/---

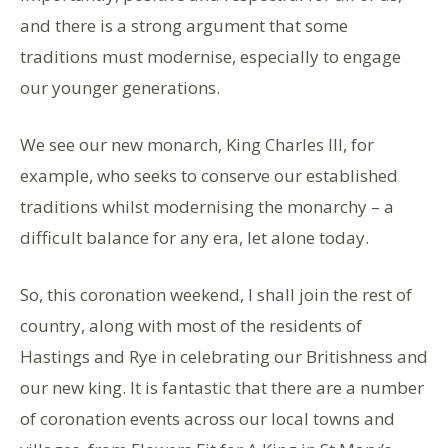
and there is a strong argument that some
traditions must modernise, especially to engage
our younger generations.
We see our new monarch, King Charles III, for
example, who seeks to conserve our established
traditions whilst modernising the monarchy – a
difficult balance for any era, let alone today.
So, this coronation weekend, I shall join the rest of
country, along with most of the residents of
Hastings and Rye in celebrating our Britishness and
our new king. It is fantastic that there are a number
of coronation events across our local towns and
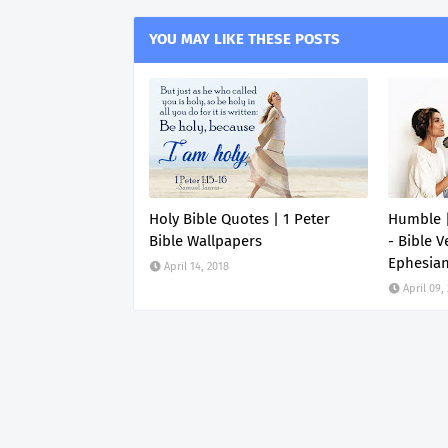
YOU MAY LIKE THESE POSTS
Holy Bible Quotes | 1 Peter
Humble |
Bible Wallpapers
- Bible V
Ephesia
April 14, 2018
April 09,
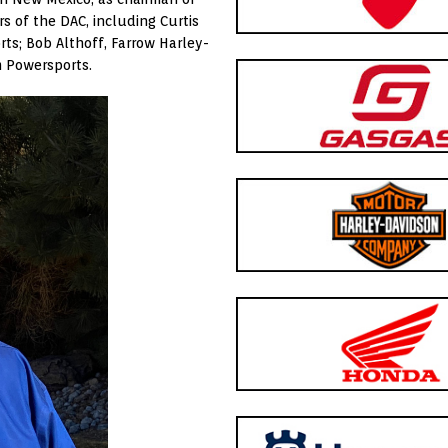
s of the DAC, including Curtis
ts; Bob Althoff, Farrow Harley-
 Powersports.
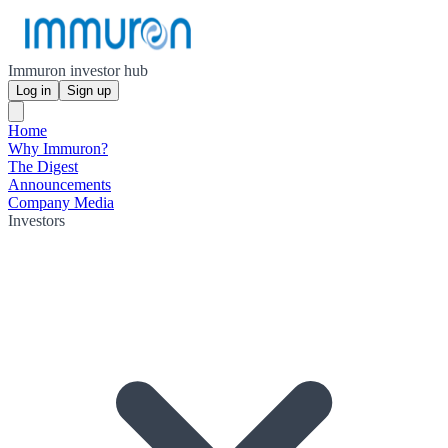
Immuron investor hub
Log in
Sign up
Home
Why Immuron?
The Digest
Announcements
Company Media
Investors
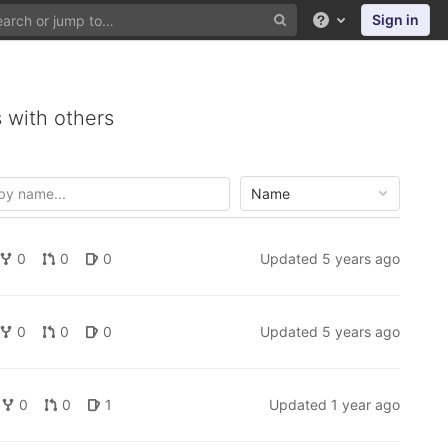
Sign in
Help
 with others
Name
0
0
0
Updated
5 years ago
0
0
0
Updated
5 years ago
0
0
1
Updated
1 year ago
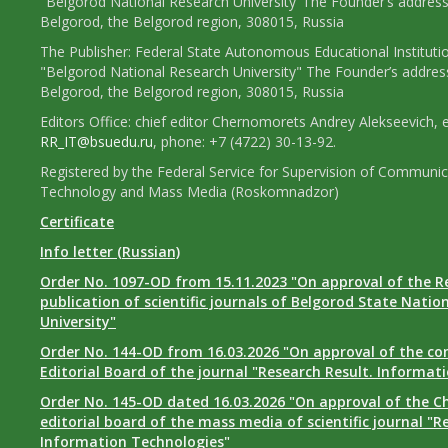
"Belgorod National Research University"The Founder’s address
Belgorod, the Belgorod region, 308015, Russia
The Publisher: Federal State Autonomous Educational Instituti
"Belgorod National Research University" The Founder’s addres
Belgorod, the Belgorod region, 308015, Russia
Editors Office: chief editor Chernomorets Andrey Alekseevich, e
RR_IT@bsuedu.ru
, phone: +7 (4722) 30-13-92.
Registered by the Federal Service for Supervision of Communic
Technology and Mass Media (Roskomnadzor)
Certificate
Info letter (Russian)
Order No. 1097-OD from 15.11.2023 "On approval of the R
publication of scientific journals of Belgorod State Natio
University"
Order No. 144-OD from 16.03.2026 "On approval of the co
Editorial Board of the journal "Research Result. Informat
Order No. 145-OD dated 16.03.2026 "On approval of the Ch
editorial board of the mass media of scientific journal "R
Information Technologies"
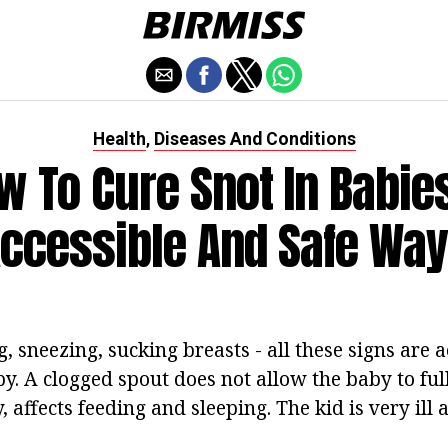
Health
Diseases And Conditions
,
w To Cure Snot In Babies
ccessible And Safe Wa
, sneezing, sucking breasts - all these signs are
by. A clogged spout does not allow the baby to ful
, affects feeding and sleeping. The kid is very ill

\---

- [What you will do]: Every line above with the word "Founder" belongs in the answer, copied as written.

- [Output for this exercise]:
"Belgorod National Research University"The Founder’s address
"Belgorod National Research University" The Founder’s addres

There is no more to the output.